Women are persistently at a high risk for domestic and intimate partner violence due to such factors as a male predatory behavior, twisted power and control dynamics, pervasive rape culture, revictimization by systems, and more. The YWCA reports that domestic violence is the leading cause of injury for women ages 15-44. However, for as many statistics, stories and setbacks that are discussed, domestic violence is still hard to acknowledge for many people.
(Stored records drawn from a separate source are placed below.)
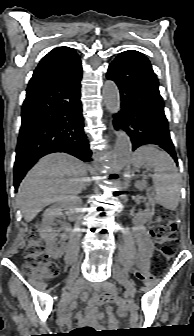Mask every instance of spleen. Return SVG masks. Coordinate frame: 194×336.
<instances>
[{
  "mask_svg": "<svg viewBox=\"0 0 194 336\" xmlns=\"http://www.w3.org/2000/svg\"><path fill=\"white\" fill-rule=\"evenodd\" d=\"M133 165H147L154 169L153 183L157 202L169 210H175L180 199L181 179L172 158L155 146H142L133 156Z\"/></svg>",
  "mask_w": 194,
  "mask_h": 336,
  "instance_id": "1",
  "label": "spleen"
}]
</instances>
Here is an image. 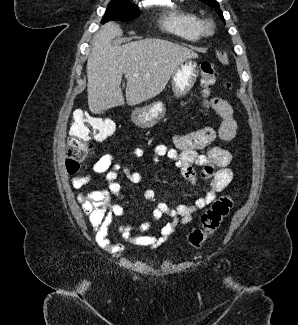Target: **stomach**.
I'll return each mask as SVG.
<instances>
[{"instance_id":"obj_1","label":"stomach","mask_w":298,"mask_h":325,"mask_svg":"<svg viewBox=\"0 0 298 325\" xmlns=\"http://www.w3.org/2000/svg\"><path fill=\"white\" fill-rule=\"evenodd\" d=\"M198 74L199 68L195 60H191V58L182 60L171 76L173 96L175 98H183L185 94H188L192 90ZM166 110L165 102H162V100H154L151 104H146L142 108L133 110L131 118L137 126L150 128V126L157 124L158 120L164 118Z\"/></svg>"}]
</instances>
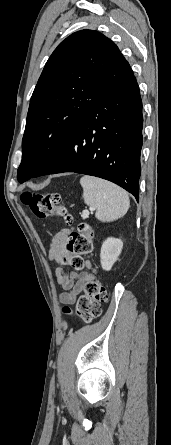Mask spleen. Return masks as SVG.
Returning <instances> with one entry per match:
<instances>
[{"mask_svg":"<svg viewBox=\"0 0 171 445\" xmlns=\"http://www.w3.org/2000/svg\"><path fill=\"white\" fill-rule=\"evenodd\" d=\"M85 204L97 209L96 218L111 222L124 216L130 206L128 194L119 186L93 176L80 179Z\"/></svg>","mask_w":171,"mask_h":445,"instance_id":"obj_1","label":"spleen"}]
</instances>
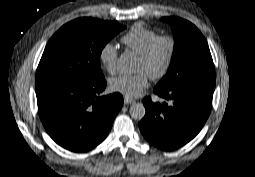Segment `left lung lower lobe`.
Returning <instances> with one entry per match:
<instances>
[{"label":"left lung lower lobe","mask_w":255,"mask_h":177,"mask_svg":"<svg viewBox=\"0 0 255 177\" xmlns=\"http://www.w3.org/2000/svg\"><path fill=\"white\" fill-rule=\"evenodd\" d=\"M215 78H195L154 93L171 103L143 100L146 109L139 123L147 141L162 150H173L193 139L206 122L212 106Z\"/></svg>","instance_id":"1"}]
</instances>
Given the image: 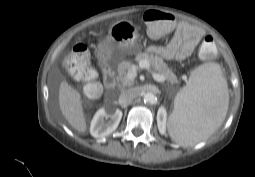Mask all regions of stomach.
I'll return each mask as SVG.
<instances>
[{
    "mask_svg": "<svg viewBox=\"0 0 255 177\" xmlns=\"http://www.w3.org/2000/svg\"><path fill=\"white\" fill-rule=\"evenodd\" d=\"M138 28L128 20H119L112 24L107 37L99 46V53L104 60L120 59L140 51Z\"/></svg>",
    "mask_w": 255,
    "mask_h": 177,
    "instance_id": "stomach-1",
    "label": "stomach"
}]
</instances>
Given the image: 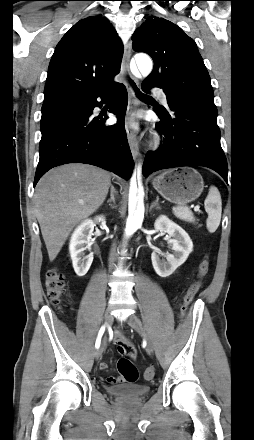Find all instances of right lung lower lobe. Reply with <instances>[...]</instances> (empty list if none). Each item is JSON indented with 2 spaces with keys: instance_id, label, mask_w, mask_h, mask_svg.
Wrapping results in <instances>:
<instances>
[{
  "instance_id": "right-lung-lower-lobe-1",
  "label": "right lung lower lobe",
  "mask_w": 254,
  "mask_h": 440,
  "mask_svg": "<svg viewBox=\"0 0 254 440\" xmlns=\"http://www.w3.org/2000/svg\"><path fill=\"white\" fill-rule=\"evenodd\" d=\"M116 92V102L110 112L118 121L105 126L107 117L94 116L93 109L102 106ZM73 100L43 128L39 146L40 159L34 186L49 169L67 163L91 164L129 179L134 161L128 145L124 118L127 91L123 84L111 90L68 93ZM101 98V102L97 101Z\"/></svg>"
}]
</instances>
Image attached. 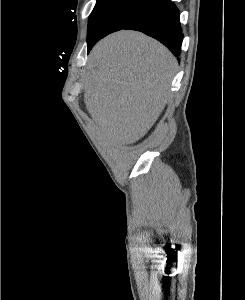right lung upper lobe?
Instances as JSON below:
<instances>
[{"mask_svg": "<svg viewBox=\"0 0 245 300\" xmlns=\"http://www.w3.org/2000/svg\"><path fill=\"white\" fill-rule=\"evenodd\" d=\"M142 1H158V2H160V3H164V2H166V1H168V0H142Z\"/></svg>", "mask_w": 245, "mask_h": 300, "instance_id": "right-lung-upper-lobe-1", "label": "right lung upper lobe"}]
</instances>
It is often assumed that the abused is a functional woman with full liberty of her mind and body, choosing to remain in unimaginable circumstances. I now challenge you to think about women who literally cannot leave because of a physical or cognitive impediment. These women, often ignored or overlooked, are women with disabilities. This obscurity exacerbates their vulnerability. Both the NCADV and the YWCA report that disabled women have a 40% greater risk of suffering from intimate partner violence, and that over 80% of women with disabilities have been sexually assaulted.
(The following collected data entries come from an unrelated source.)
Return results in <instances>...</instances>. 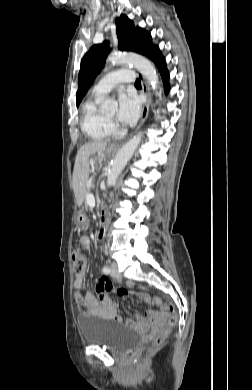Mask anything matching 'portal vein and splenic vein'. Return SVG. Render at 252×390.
<instances>
[{"label":"portal vein and splenic vein","instance_id":"1","mask_svg":"<svg viewBox=\"0 0 252 390\" xmlns=\"http://www.w3.org/2000/svg\"><path fill=\"white\" fill-rule=\"evenodd\" d=\"M86 201L87 203L91 206V207H94L95 206V198L93 196V194H88L86 196Z\"/></svg>","mask_w":252,"mask_h":390}]
</instances>
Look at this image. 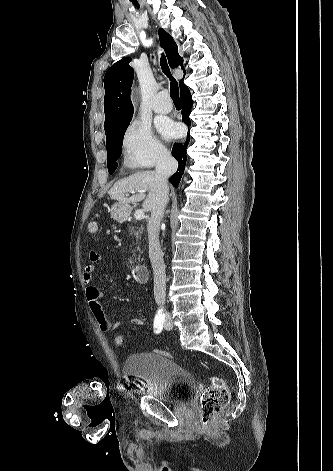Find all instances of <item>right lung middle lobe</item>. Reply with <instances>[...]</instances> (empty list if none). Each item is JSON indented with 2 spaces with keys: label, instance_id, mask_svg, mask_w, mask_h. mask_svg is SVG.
Here are the masks:
<instances>
[{
  "label": "right lung middle lobe",
  "instance_id": "dd1d6c3e",
  "mask_svg": "<svg viewBox=\"0 0 333 471\" xmlns=\"http://www.w3.org/2000/svg\"><path fill=\"white\" fill-rule=\"evenodd\" d=\"M131 119L121 122L109 130L105 131L107 146V162L109 173L112 174L117 168L116 160L120 157L122 151V141L124 133Z\"/></svg>",
  "mask_w": 333,
  "mask_h": 471
}]
</instances>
People with disabilities have so many battles to face as they navigate many obstacles. According to the NCADV, 70-80% of abuse cases go unreported by female victims with disabilities. It is important that advocates and agencies take extra precautions to ensure that disabled women experience a sense of safety and security by paying attention to settings that may serve as breeding grounds for predators ready to exploit those who cannot protect themselves.
Moreover, for many women with disabilities, their support systems can be minimal, so holding individuals accountable who prey on disabled women is paramount. We cannot blindly believe that all caretakers, guardians, or family members have a kind heart. The YWCA reports that 97-99% of abused disabled women are by someone they know and “trust.” For this particular demographic, it really does take a village to help ease the burden they carry of being sitting targets for those who want to take advantage.
Additionally, due to their insidious activity, abusers of disabled women are able to fly under the radar. According to the National Domestic Violence Hotline, some of the subtle ways that women with disabilities are abused are:
- Accusing victims that they are faking their disability; refusing to help
- Withholding medication
- Stealing Social Security Disability checks
- Implanting shame and humiliation
- Not “allowing” them to have pain flare-ups
Life is very unpredictable. A disability can happen to any of us, at any time. It is crucial that women with disabilities and their specific needs exist as an integral part of the larger conversation as it relates to caretaking, advocacy, law enforcement and legislative initiatives. Dismantling the barriers to seeking services is key. With respect, proper training and communication skills, customized safety plans, and caretaker checks and balances, we can become their voice and better protect disabled victims from domestic and intimate partner violence.